> **Goal of the exercise**
Please reproduce the data exactly, excluding any pictures it contains.

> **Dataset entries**
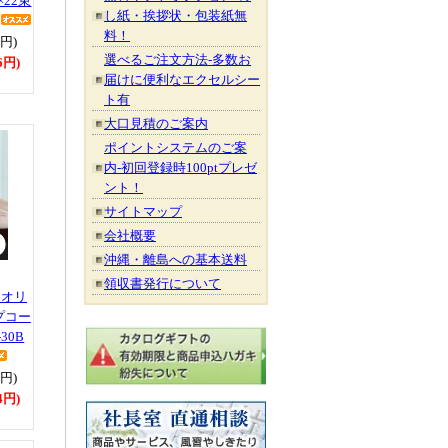
×22束
し紙・挨拶状・包装紙無
料！
0円)
選べるご注文方法-多数お
6円)
届けに便利なエクセルシー
ト有
大口見積のご案内
ポイントシステムのご案
内-初回登録時100ptプレゼ
ント！
サイトマップ
会社概要
沖縄・離島への基本送料
領収書発行について
 オリ
プコー
30B
0円)
4円)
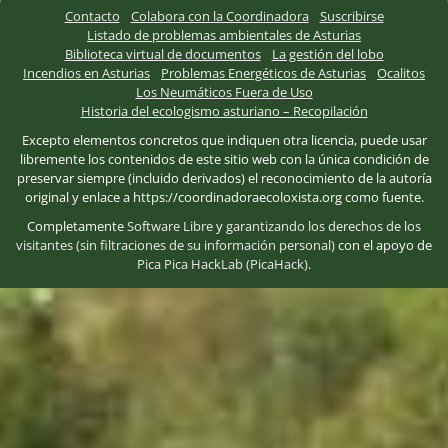
Contacto
Colabora con la Coordinadora
Suscribirse
Listado de problemas ambientales de Asturias
Biblioteca virtual de documentos
La gestión del lobo
Incendios en Asturias
Problemas Energéticos de Asturias
Ocalitos
Los Neumáticos Fuera de Uso
Historia del ecologismo asturiano – Recopilación
Excepto elementos concretos que indiquen otra licencia, puede usar
libremente los contenidos de este sitio web con la única condición de
preservar siempre (incluido derivados) el reconocimiento de la autoría
original y enlace a https://coordinadoraecoloxista.org como fuente.
Completamente
Software Libre
y
garantizando los derechos de los
visitantes (sin filtraciones de su información personal)
con el apoyo de
Pica Pica HackLab (PicaHack)
.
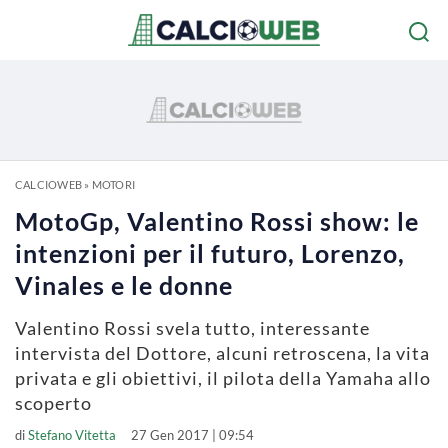
CALCIOWEB
»
MOTORI
MotoGp, Valentino Rossi show: le
intenzioni per il futuro, Lorenzo,
Vinales e le donne
Valentino Rossi svela tutto, interessante
intervista del Dottore, alcuni retroscena, la vita
privata e gli obiettivi, il pilota della Yamaha allo
scoperto
di
Stefano Vitetta
27 Gen 2017 | 09:54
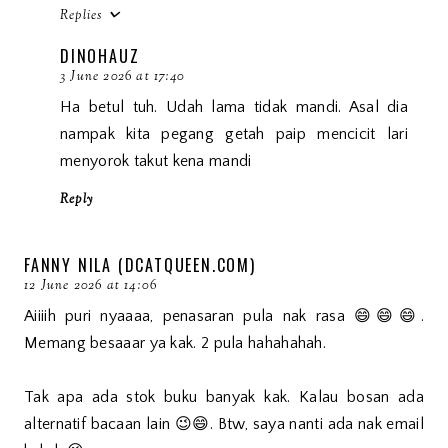
Replies
DINOHAUZ
3 June 2026 at 17:40
Ha betul tuh. Udah lama tidak mandi. Asal dia
nampak kita pegang getah paip mencicit lari
menyorok takut kena mandi
Reply
FANNY NILA (DCATQUEEN.COM)
12 June 2026 at 14:06
Aiiiih puri nyaaaa, penasaran pula nak rasa 😄😄😄.
Memang besaaar ya kak. 2 pula hahahahah.
Tak apa ada stok buku banyak kak. Kalau bosan ada
alternatif bacaan lain 😉😄. Btw, saya nanti ada nak email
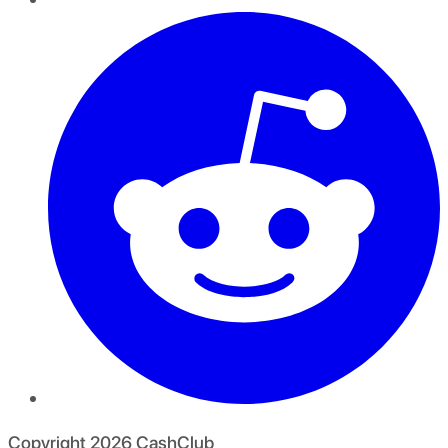
Copyright
2026
CashClub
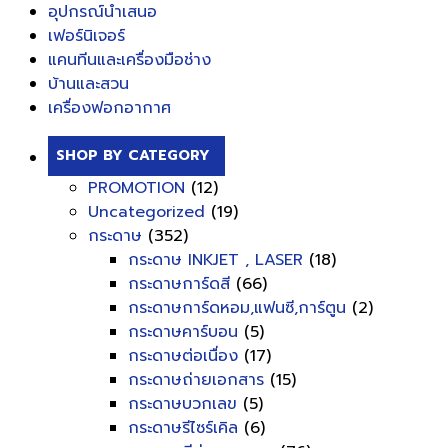
อุปกรณ์นำเสนอ
เฟอร์นิเจอร์
แคนทีนและเครื่องมือช่าง
บ้านและสวน
เครื่องฟอกอากาศ
SHOP BY CATEGORY
PROMOTION
(12)
Uncategorized
(19)
กระดาษ
(352)
กระดาษ INKJET , LASER
(18)
กระดาษการ์ดสี
(66)
กระดาษการ์ดหอม,แฟนซี,การ์ตูน
(2)
กระดาษคาร์บอน
(5)
กระดาษต่อเนื่อง
(17)
กระดาษถ่ายเอกสาร
(15)
กระดาษบวกเลข
(5)
กระดาษรีไซร์เคิล
(6)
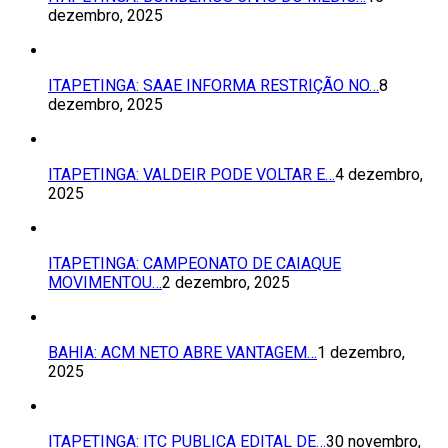
dezembro, 2025
ITAPETINGA: SAAE INFORMA RESTRIÇÃO NO…
8
dezembro, 2025
ITAPETINGA: VALDEIR PODE VOLTAR E…
4 dezembro,
2025
ITAPETINGA: CAMPEONATO DE CAIAQUE
MOVIMENTOU…
2 dezembro, 2025
BAHIA: ACM NETO ABRE VANTAGEM…
1 dezembro,
2025
ITAPETINGA: ITC PUBLICA EDITAL DE…
30 novembro,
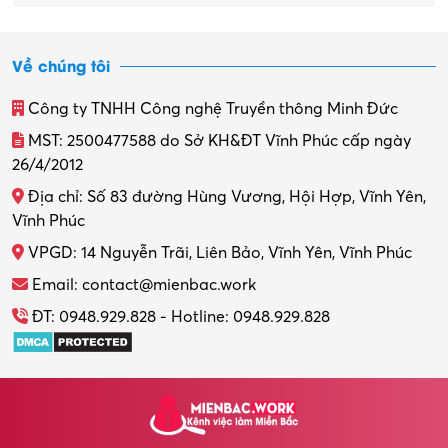
Về chúng tôi
Công ty TNHH Công nghệ Truyền thông Minh Đức
MST: 2500477588 do Sở KH&ĐT Vĩnh Phúc cấp ngày
26/4/2012
Địa chỉ: Số 83 đường Hùng Vương, Hội Hợp, Vĩnh Yên,
Vĩnh Phúc
VPGD: 14 Nguyễn Trãi, Liên Bảo, Vĩnh Yên, Vĩnh Phúc
Email: contact@mienbac.work
ĐT: 0948.929.828 - Hotline: 0948.929.828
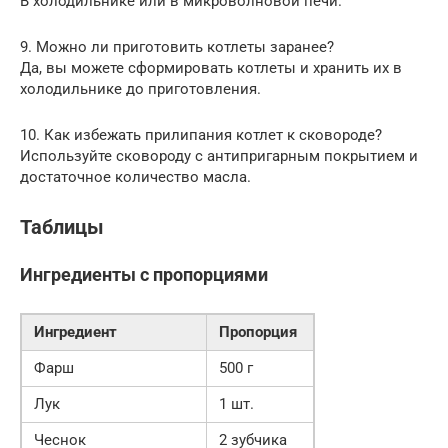
В холодильнике или в микроволновой печи.
9. Можно ли приготовить котлеты заранее?
Да, вы можете сформировать котлеты и хранить их в
холодильнике до приготовления.
10. Как избежать прилипания котлет к сковороде?
Используйте сковороду с антипригарным покрытием и
достаточное количество масла.
Таблицы
Ингредиенты с пропорциями
Ингредиент
Пропорция
Фарш
500 г
Лук
1 шт.
Чеснок
2 зубчика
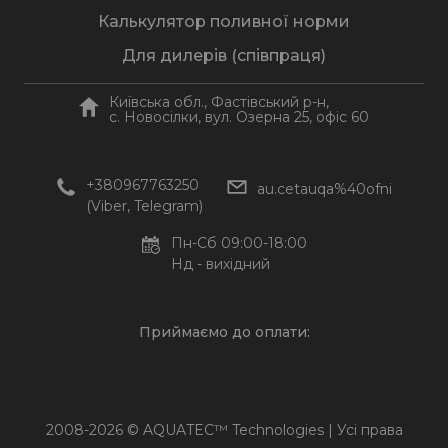
Калькулятор поливної норми
Для дилерів (співпраця)
Київська обл., Фастівський р-н,
c. Новосілки, вул. Озерна 25, офіс 60
+380967763250
au.cetauqa%40ofni
(Viber, Telegram)
Пн-Сб 09:00-18:00
Нд - вихідний
Приймаємо до оплати:
2008-2026 © AQUATEC™ Technologies | Усі права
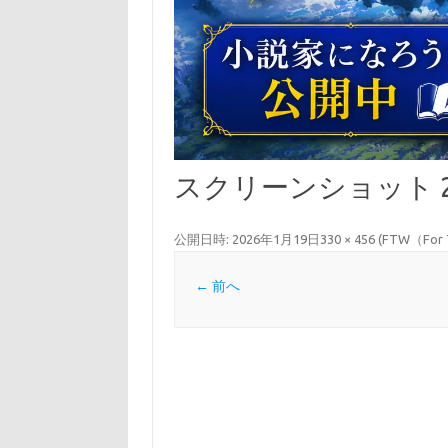
スクリーンショット 2026-
公開日時:
2026年1月19日
330 × 456
(
FTW（Fo
← 前へ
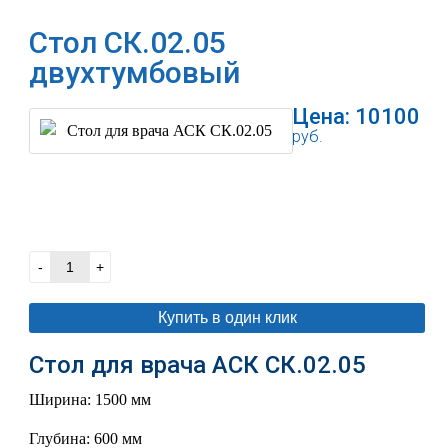
Стол СК.02.05
двухтумбовый
Цена:
10100
руб.
В корзину
-
+
Купить в один клик
Стол для врача АСК СК.02.05
Ширина: 1500 мм
Глубина: 600 мм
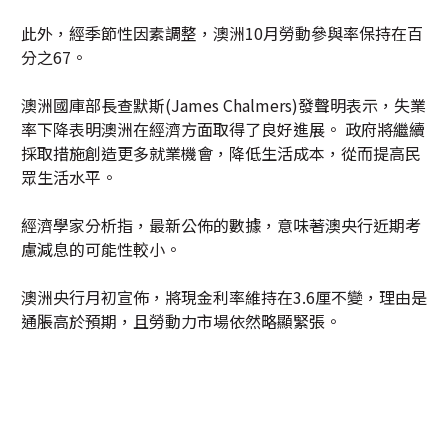
此外，經季節性因素調整，澳洲10月勞動參與率保持在百
分之67。
澳洲國庫部長查默斯(James Chalmers)發聲明表示，失業
率下降表明澳洲在經濟方面取得了良好進展。 政府將繼續
採取措施創造更多就業機會，降低生活成本，從而提高民
眾生活水平。
經濟學家分析指，最新公佈的數據，意味著澳央行近期考
慮減息的可能性較小。
澳洲央行月初宣佈，將現金利率維持在3.6厘不變，理由是
通脹高於預期，且勞動力市場依然略顯緊張。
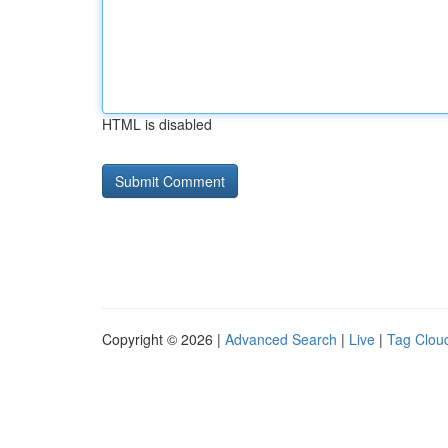
HTML is disabled
Copyright © 2026 |
Advanced Search
|
Live
|
Tag Clou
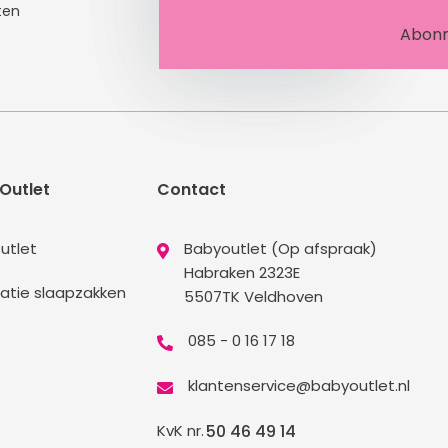
ten
Outlet
Contact
utlet
Babyoutlet (Op afspraak)
Habraken 2323E
atie slaapzakken
5507TK Veldhoven
085 - 0 16 17 18
klantenservice@babyoutlet.nl
KvK nr.
50 46 49 14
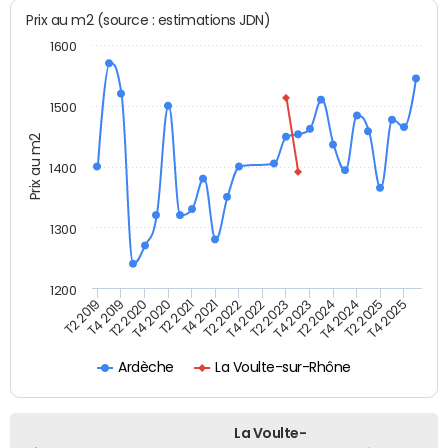
Prix au m2 (source : estimations JDN)
1600
1500
Prix au m2
1400
1300
1200
T4 2021
T2 2025
T2 2019
T4 2022
T2 2020
T4 2023
T2 2021
T4 2024
T2 2022
T4 2025
T4 2019
T2 2023
T4 2020
T2 2024
Ardèche
La Voulte-sur-Rhône
La Voulte-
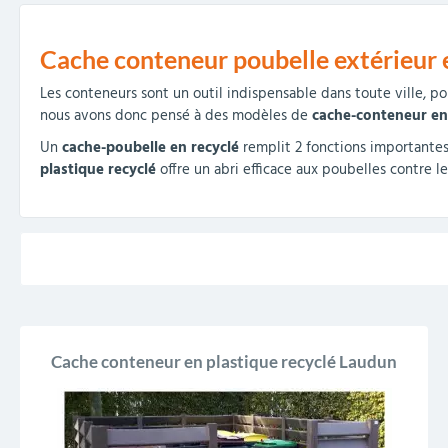
collectivités
réception
amovibles
extérieurs
Armoires et rangements
Structures aires de jeux
Séparateurs de voies et
Poteaux de guidage
Embellissement et
Barrières de ville
Vestiaires
Mobilier scolaire extérieu
Équipements sanitaires
Baby-foots & Billards
Décorations de Noël
Arceaux de sécurité
Travaux publics &
Cendriers urbains
Cache conteneur poubelle extérieur e
fleurissement urbain
balises routières
collectivités
Industries
Les conteneurs sont un outil indispensable dans toute ville, pou
Clous podotactiles et
Tables de cantine
nous avons donc pensé à des modèles de
cache-conteneur en 
rampes d'accès
Un
cache-poubelle en recyclé
remplit 2 fonctions importantes
plastique recyclé
offre un abri efficace aux poubelles contre le
Cache conteneur en plastique recyclé Laudun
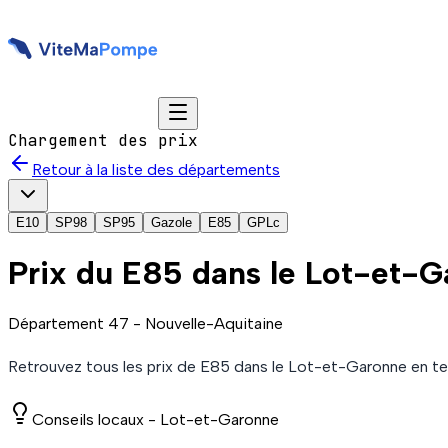
Chargement des prix
Retour à la liste des départements
E10
SP98
SP95
Gazole
E85
GPLc
Prix du
E85
dans le Lot-et-
Département
47
-
Nouvelle-Aquitaine
Retrouvez tous les prix de
E85
dans le Lot-et-Garonne
en te
Conseils locaux -
Lot-et-Garonne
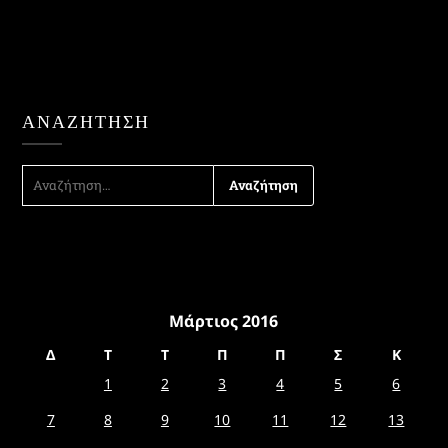
ΑΝΑΖΉΤΗΣΗ
ΑΝΑΖΉΤΗΣΗ
ΓΙΑ:
Μάρτιος 2016
Δ
Τ
Τ
Π
Π
Σ
Κ
1
2
3
4
5
6
7
8
9
10
11
12
13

> **Response area**
×22束
し紙・挨拶状・包装紙無
料！
0円)
選べるご注文方法-多数お
6円)
届けに便利なエクセルシー
ト有
大口見積のご案内
ポイントシステムのご案
内-初回登録時100ptプレゼ
ント！
サイトマップ
会社概要
沖縄・離島への基本送料
領収書発行について
 オリ
プコー
30B
0円)
4円)
Contacto
Colabora con la Coordinadora
Suscribirse
Listado de problemas ambientales de Asturias
Biblioteca virtual de documentos
La gestión del lobo
Incendios en Asturias
Problemas Energéticos de Asturias
Ocalitos
Los Neumáticos Fuera de Uso
Historia del ecologismo asturiano – Recopilación
Excepto elementos concretos que indiquen otra licencia, puede usar
libremente los contenidos de este sitio web con la única condición de
preservar siempre (incluido derivados) el reconocimiento de la autoría
original y enlace a https://coordinadoraecoloxista.org como fuente.
Completamente
Software Libre
y
garantizando los derechos de los
visitantes (sin filtraciones de su información personal)
con el apoyo de
Pica Pica HackLab (PicaHack)
.
CALCIOWEB
»
MOTORI
MotoGp, Valentino Rossi show: le
intenzioni per il futuro, Lorenzo,
Vinales e le donne
Valentino Rossi svela tutto, interessante
intervista del Dottore, alcuni retroscena, la vita
privata e gli obiettivi, il pilota della Yamaha allo
scoperto
di
Stefano Vitetta
27 Gen 2017 | 09:54
Replies
DINOHAUZ
3 June 2026 at 17:40
Ha betul tuh. Udah lama tidak mandi. Asal dia
nampak kita pegang getah paip mencicit lari
menyorok takut kena mandi
Reply
FANNY NILA (DCATQUEEN.COM)
12 June 2026 at 14:06
Aiiiih puri nyaaaa, penasaran pula nak rasa 😄😄😄.
Memang besaaar ya kak. 2 pula hahahahah.
Tak apa ada stok buku banyak kak. Kalau bosan ada
alternatif bacaan lain 😉😄. Btw, saya nanti ada nak email
Copyright
2026
CashClub
อุปกรณ์นำเสนอ
เฟอร์นิเจอร์
แคนทีนและเครื่องมือช่าง
บ้านและสวน
เครื่องฟอกอากาศ
SHOP BY CATEGORY
PROMOTION
(12)
Uncategorized
(19)
กระดาษ
(352)
กระดาษ INKJET , LASER
(18)
กระดาษการ์ดสี
(66)
กระดาษการ์ดหอม,แฟนซี,การ์ตูน
(2)
กระดาษคาร์บอน
(5)
กระดาษต่อเนื่อง
(17)
กระดาษถ่ายเอกสาร
(15)
กระดาษบวกเลข
(5)
กระดาษรีไซร์เคิล
(6)
dezembro, 2025
ITAPETINGA: SAAE INFORMA RESTRIÇÃO NO…
8
dezembro, 2025
ITAPETINGA: VALDEIR PODE VOLTAR E…
4 dezembro,
2025
ITAPETINGA: CAMPEONATO DE CAIAQUE
MOVIMENTOU…
2 dezembro, 2025
BAHIA: ACM NETO ABRE VANTAGEM…
1 dezembro,
2025
ITAPETINGA: ITC PUBLICA EDITAL DE…
30 novembro,
Về chúng tôi
Công ty TNHH Công nghệ Truyền thông Minh Đức
MST: 2500477588 do Sở KH&ĐT Vĩnh Phúc cấp ngày
26/4/2012
Địa chỉ: Số 83 đường Hùng Vương, Hội Hợp, Vĩnh Yên,
Vĩnh Phúc
VPGD: 14 Nguyễn Trãi, Liên Bảo, Vĩnh Yên, Vĩnh Phúc
Email: contact@mienbac.work
ĐT: 0948.929.828 - Hotline: 0948.929.828
В холодильнике или в микроволновой печи.
9. Можно ли приготовить котлеты заранее?
Да, вы можете сформировать котлеты и хранить их в
холодильнике до приготовления.
10. Как избежать прилипания котлет к сковороде?
Используйте сковороду с антипригарным покрытием и
достаточное количество масла.
Таблицы
Ингредиенты с пропорциями
Ингредиент
Пропорция
Фарш
500 г
Лук
1 шт.
Чеснок
2 зубчика
Калькулятор поливної норми
Для дилерів (співпраця)
Київська обл., Фастівський р-н,
c. Новосілки, вул. Озерна 25, офіс 60
+380967763250
au.cetauqa%40ofni
(Viber, Telegram)
Пн-Сб 09:00-18:00
Нд - вихідний
Приймаємо до оплати:
2008-2026 © AQUATEC™ Technologies | Усі права
スクリーンショット 2026-
公開日時:
2026年1月19日
330 × 456
(
FTW（Fo
← 前へ
Стол СК.02.05
двухтумбовый
Цена:
10100
руб.
В корзину
-
+
Купить в один клик
Стол для врача АСК СК.02.05
Ширина: 1500 мм
Глубина: 600 мм
此外，經季節性因素調整，澳洲10月勞動參與率保持在百
分之67。
澳洲國庫部長查默斯(James Chalmers)發聲明表示，失業
率下降表明澳洲在經濟方面取得了良好進展。 政府將繼續
採取措施創造更多就業機會，降低生活成本，從而提高民
眾生活水平。
經濟學家分析指，最新公佈的數據，意味著澳央行近期考
慮減息的可能性較小。
澳洲央行月初宣佈，將現金利率維持在3.6厘不變，理由是
通脹高於預期，且勞動力市場依然略顯緊張。
HTML is disabled
Copyright © 2026 |
Advanced Search
|
Live
|
Tag Clou
ten
Outlet
Contact
utlet
Babyoutlet (Op afspraak)
Habraken 2323E
atie slaapzakken
5507TK Veldhoven
085 - 0 16 17 18
klantenservice@babyoutlet.nl
KvK nr.
50 46 49 14
Prix au m2 (source : estimations JDN)
1600
1500
Prix au m2
1400
1300
1200
T4 2021
T2 2025
T2 2019
T4 2022
T2 2020
T4 2023
T2 2021
T4 2024
T2 2022
T4 2025
T4 2019
T2 2023
T4 2020
T2 2024
Ardèche
La Voulte-sur-Rhône
La Voulte-
collectivités
réception
amovibles
extérieurs
Armoires et rangements
Structures aires de jeux
Séparateurs de voies et
Poteaux de guidage
Embellissement et
Barrières de ville
Vestiaires
Mobilier scolaire extérieu
Équipements sanitaires
Baby-foots & Billards
Décorations de Noël
Arceaux de sécurité
Travaux publics &
Cendriers urbains
Cache conteneur poubelle extérieur e
fleurissement urbain
balises routières
collectivités
Industries
Les conteneurs sont un outil indispensable dans toute ville, pou
Clous podotactiles et
Tables de cantine
nous avons donc pensé à des modèles de
cache-conteneur en 
rampes d'accès
Un
cache-poubelle en recyclé
remplit 2 fonctions importantes
plastique recyclé
offre un abri efficace aux poubelles contre le
Cache conteneur en plastique recyclé Laudun
Chargement des prix
Retour à la liste des départements
E10
SP98
SP95
Gazole
E85
GPLc
Prix du
E85
dans le Lot-et-
Département
47
-
Nouvelle-Aquitaine
Retrouvez tous les prix de
E85
dans le Lot-et-Garonne
en te
Conseils locaux -
Lot-et-Garonne
ΑΝΑΖΉΤΗΣΗ
ΑΝΑΖΉΤΗΣΗ
ΓΙΑ:
Μάρτιος 2016
Δ
Τ
Τ
Π
Π
Σ
Κ
1
2
3
4
5
6
7
8
9
10
11
12
13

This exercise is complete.